SUPPLIED MATERIAL |
• • • •
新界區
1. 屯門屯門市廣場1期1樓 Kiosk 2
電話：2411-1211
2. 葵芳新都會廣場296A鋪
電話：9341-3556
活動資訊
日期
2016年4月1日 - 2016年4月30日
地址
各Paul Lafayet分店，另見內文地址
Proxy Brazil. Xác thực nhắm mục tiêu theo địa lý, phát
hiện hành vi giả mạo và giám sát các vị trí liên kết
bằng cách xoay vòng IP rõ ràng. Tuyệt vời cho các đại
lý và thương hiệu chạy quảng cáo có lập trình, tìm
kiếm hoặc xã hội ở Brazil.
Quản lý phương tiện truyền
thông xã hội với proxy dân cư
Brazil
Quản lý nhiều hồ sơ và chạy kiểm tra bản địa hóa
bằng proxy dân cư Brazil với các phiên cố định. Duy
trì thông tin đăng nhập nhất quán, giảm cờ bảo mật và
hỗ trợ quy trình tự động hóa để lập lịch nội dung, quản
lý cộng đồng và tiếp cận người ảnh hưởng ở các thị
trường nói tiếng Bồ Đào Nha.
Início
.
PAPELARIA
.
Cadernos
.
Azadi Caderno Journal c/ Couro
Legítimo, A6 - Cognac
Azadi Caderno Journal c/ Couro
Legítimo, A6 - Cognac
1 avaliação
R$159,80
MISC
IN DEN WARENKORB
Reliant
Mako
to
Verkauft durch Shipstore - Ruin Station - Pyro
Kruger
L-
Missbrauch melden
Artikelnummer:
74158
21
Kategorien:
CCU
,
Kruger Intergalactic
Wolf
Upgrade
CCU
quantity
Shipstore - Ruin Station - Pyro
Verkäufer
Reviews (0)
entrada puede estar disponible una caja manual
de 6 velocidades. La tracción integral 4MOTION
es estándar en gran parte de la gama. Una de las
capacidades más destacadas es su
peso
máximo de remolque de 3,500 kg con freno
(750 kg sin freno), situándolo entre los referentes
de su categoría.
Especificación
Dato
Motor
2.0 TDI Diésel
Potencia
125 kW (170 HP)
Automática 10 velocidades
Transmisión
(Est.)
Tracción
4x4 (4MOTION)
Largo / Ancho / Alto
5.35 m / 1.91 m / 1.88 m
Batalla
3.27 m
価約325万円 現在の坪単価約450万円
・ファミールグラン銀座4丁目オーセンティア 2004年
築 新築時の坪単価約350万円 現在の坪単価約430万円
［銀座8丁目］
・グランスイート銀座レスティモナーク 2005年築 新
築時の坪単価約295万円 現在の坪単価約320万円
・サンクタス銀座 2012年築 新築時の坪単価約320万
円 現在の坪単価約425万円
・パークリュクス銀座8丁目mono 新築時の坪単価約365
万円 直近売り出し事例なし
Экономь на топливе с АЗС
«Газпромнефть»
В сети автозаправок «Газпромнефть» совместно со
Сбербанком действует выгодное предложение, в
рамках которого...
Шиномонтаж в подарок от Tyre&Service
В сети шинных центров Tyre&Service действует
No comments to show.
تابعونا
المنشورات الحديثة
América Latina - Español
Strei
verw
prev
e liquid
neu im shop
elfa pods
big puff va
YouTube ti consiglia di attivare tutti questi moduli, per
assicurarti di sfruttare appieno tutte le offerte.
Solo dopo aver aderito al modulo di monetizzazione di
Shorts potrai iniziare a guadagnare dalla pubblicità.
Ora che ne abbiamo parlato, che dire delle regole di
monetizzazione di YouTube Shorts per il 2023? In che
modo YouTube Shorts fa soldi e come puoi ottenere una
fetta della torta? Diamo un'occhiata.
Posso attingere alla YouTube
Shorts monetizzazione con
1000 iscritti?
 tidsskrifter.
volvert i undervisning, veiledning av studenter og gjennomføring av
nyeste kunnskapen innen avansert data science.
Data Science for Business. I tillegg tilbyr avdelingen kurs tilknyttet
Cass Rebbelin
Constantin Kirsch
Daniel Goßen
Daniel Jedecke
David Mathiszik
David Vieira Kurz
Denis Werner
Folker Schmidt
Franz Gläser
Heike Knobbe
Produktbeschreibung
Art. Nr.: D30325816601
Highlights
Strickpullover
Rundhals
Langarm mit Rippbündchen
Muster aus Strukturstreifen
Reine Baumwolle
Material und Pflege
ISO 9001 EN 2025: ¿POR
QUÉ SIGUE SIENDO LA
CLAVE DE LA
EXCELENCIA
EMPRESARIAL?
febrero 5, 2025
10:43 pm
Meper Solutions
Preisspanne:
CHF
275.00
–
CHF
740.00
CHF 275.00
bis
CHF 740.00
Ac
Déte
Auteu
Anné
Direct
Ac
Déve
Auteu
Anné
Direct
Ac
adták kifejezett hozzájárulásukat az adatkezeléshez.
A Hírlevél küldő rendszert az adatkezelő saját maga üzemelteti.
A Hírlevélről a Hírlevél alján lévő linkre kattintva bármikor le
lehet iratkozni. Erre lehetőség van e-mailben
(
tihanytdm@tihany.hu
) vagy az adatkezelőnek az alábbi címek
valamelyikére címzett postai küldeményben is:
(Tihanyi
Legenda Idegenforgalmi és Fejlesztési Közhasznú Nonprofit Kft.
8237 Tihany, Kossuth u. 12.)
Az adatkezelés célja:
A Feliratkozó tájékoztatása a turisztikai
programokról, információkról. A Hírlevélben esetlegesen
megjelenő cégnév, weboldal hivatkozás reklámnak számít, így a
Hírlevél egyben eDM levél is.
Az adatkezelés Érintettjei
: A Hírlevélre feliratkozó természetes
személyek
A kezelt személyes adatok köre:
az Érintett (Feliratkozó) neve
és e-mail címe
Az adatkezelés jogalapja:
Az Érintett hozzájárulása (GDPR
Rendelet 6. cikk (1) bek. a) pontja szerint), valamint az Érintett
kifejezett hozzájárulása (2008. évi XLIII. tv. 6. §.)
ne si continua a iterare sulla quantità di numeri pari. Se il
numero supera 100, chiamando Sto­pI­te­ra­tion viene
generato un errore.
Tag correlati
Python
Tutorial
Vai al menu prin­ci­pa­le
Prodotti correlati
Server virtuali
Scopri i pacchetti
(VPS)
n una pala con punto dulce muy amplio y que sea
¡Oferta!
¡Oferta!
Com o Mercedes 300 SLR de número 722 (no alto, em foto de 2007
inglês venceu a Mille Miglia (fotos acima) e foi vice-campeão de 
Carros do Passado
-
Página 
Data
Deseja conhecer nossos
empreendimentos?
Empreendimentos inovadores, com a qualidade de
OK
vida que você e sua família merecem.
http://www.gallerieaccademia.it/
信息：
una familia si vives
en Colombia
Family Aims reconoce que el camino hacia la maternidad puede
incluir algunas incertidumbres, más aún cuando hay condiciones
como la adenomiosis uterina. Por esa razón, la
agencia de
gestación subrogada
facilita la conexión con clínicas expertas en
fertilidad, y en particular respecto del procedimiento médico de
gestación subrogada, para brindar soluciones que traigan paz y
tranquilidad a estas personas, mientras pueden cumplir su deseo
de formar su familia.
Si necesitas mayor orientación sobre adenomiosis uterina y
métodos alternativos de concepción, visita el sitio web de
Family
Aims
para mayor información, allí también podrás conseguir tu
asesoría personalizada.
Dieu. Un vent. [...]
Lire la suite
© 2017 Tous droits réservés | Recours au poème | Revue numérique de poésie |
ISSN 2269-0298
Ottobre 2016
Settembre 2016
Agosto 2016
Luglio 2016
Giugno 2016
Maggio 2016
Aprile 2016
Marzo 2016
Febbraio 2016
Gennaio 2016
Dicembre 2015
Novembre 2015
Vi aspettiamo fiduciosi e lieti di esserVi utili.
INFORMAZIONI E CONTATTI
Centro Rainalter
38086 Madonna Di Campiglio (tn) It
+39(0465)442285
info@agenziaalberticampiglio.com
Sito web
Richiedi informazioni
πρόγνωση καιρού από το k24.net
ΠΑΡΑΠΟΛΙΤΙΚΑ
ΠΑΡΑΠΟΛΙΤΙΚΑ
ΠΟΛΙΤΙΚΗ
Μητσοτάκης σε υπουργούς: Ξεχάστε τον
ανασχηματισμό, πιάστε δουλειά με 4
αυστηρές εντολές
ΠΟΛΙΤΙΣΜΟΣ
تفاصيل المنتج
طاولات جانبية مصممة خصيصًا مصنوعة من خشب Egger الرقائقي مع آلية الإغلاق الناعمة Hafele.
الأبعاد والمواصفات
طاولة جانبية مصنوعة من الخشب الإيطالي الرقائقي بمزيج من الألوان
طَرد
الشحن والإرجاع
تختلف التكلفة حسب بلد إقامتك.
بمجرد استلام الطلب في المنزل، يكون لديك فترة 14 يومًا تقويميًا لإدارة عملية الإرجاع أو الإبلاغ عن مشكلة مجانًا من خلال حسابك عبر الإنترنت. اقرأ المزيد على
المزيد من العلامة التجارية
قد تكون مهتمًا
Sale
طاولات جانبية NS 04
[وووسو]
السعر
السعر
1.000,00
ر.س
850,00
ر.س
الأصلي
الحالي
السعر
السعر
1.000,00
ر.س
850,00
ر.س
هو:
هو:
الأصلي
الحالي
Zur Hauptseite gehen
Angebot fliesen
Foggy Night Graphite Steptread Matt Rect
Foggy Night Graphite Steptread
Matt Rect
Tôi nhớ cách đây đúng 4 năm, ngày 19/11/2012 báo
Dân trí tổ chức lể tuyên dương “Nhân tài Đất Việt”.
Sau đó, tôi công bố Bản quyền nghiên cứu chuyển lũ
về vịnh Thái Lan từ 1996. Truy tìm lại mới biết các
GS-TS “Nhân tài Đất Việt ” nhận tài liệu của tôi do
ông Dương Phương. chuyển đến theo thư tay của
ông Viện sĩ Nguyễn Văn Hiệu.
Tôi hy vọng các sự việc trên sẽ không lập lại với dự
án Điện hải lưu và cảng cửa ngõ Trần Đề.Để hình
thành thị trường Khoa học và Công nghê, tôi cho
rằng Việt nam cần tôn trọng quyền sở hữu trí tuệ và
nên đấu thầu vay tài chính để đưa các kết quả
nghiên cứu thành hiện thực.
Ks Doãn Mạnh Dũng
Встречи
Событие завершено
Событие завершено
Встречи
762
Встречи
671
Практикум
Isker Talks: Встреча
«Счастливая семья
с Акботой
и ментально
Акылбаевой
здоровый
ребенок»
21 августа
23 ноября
• • • •
In the entries above, the lines between the one holding "Prodotti correlati" and the one holding "vida que você e sua família merecem.", inclusive, are to be printed exactly as written, and those alone.

OUTPUT BELOW |
Prodotti correlati
Server virtuali
Scopri i pacchetti
(VPS)
n una pala con punto dulce muy amplio y que sea
¡Oferta!
¡Oferta!
Com o Mercedes 300 SLR de número 722 (no alto, em foto de 2007
inglês venceu a Mille Miglia (fotos acima) e foi vice-campeão de 
Carros do Passado
-
Página 
Data
Deseja conhecer nossos
empreendimentos?
Empreendimentos inovadores, com a qualidade de
OK
vida que você e sua família merecem.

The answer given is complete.